April 7, 2012
Many kinds of memory-centric data management
I’m frequently asked to generalize in some way about in-memory or memory-centric data management. I can start:
- The desire for human real-time interactive response naturally leads to keeping data in RAM.
- Many databases will be ever cheaper to put into RAM over time, thanks to Moore’s Law. (Most) traditional databases will eventually wind up in RAM.
- However, there will be exceptions, mainly on the machine-generated side.
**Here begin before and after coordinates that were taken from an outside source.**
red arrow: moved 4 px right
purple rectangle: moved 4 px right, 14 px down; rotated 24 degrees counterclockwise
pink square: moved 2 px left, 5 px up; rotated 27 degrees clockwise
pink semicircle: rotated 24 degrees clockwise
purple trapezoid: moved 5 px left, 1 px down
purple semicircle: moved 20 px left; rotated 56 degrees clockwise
Where data creation and RAM data storage are getting cheaper at similar rates … well, the overall cost of RAM storage may not significantly decline.
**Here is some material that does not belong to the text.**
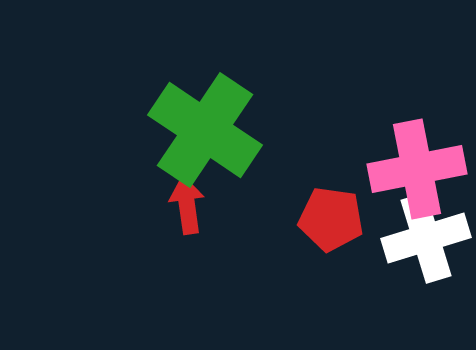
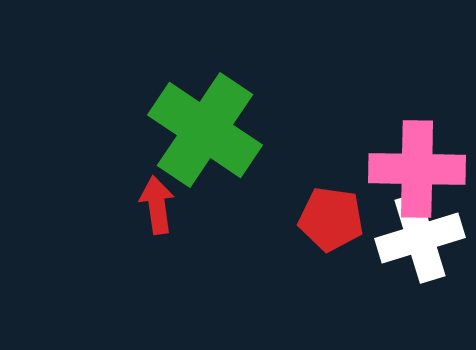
pink cross: rotated 12 degrees clockwise
red arrow: moved 30 px left
white cross: moved 6 px left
Getting more specific than that is hard, however, because:
- The possibilities for in-memory data storage are as numerous and varied as those for disk.
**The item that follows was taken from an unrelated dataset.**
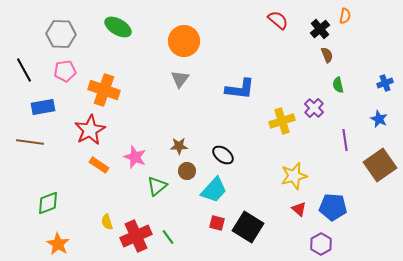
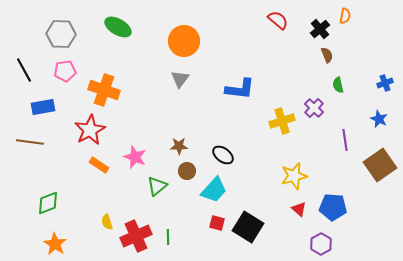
green line: rotated 35 degrees clockwise
orange star: moved 3 px left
- The individual technologies and products for in-memory storage are much less mature than those for disk.
- Solid-state options such as flash just confuse things further.
Consider, for example, some of the in-memory data management ideas kicking around.
- In many cases there is essentially an in-memory DBMS, trying for as much ACIDity as RAM reasonably allows, then (usually) also copying data synchronously to persistent storage. These can have many different architectures. For example:
- SAP HANA is an in-memory columnar DBMS, with text indexing/inverted-list antecedents, except when it uses one of a couple of approaches to in-memory row-based data management.
- solidDB, now an IBM product, is an RDBMS that relies on Patricia tries. It is actually a hybrid memory/disk product, but optimized for in-memory operation.
- eXtremeDB is an OODBMS, but relies on B-trees.
- H-Store and its commercialization VoltDB are row-based RDBMS that make drastic assumptions about the nature of your workload, but in return get to drop much of the overhead other DBMS need.
- Oracle TimesTen is a row-based RDBMS, oriented to OLTP (OnLine Transaction Processing), which stores its data persistently via another RDBMS. (MySQL was the default choice before Oracle bought the company.)
- Oracle’s answer to SAP HANA is to take TimesTen and do analytics on it, via the Exalytics appliance.
- Some disk-based DBMS just happen to be architected in ways so that for good performance you’re going to want to keep all the data in RAM. Often, their in-memory architecture is lot like their on-disk architecture, with memory mapping for I/O. This is done in very different kinds of DBMS.
- MongoDB is one visible example. In general, scale-out web databases (whether NoSQL or MySQL) often keep all their data in RAM, whether or not that plan is baked into the DBMS architecture.
- Various analytic DBMS vendors have at time been memory-oriented. At the moment, I think:
- Exasol (columnar) isn’t quite as extreme about wanting to be in-memory as it used to be.
- ParAccel (columnar) and its memory-mapped architecture can be happily used either in-memory or on disk.
- Kognitio (row-based), which used to be portrayed as a disk-based system that’s smart about using RAM, is currently being marketed as an in-memory system.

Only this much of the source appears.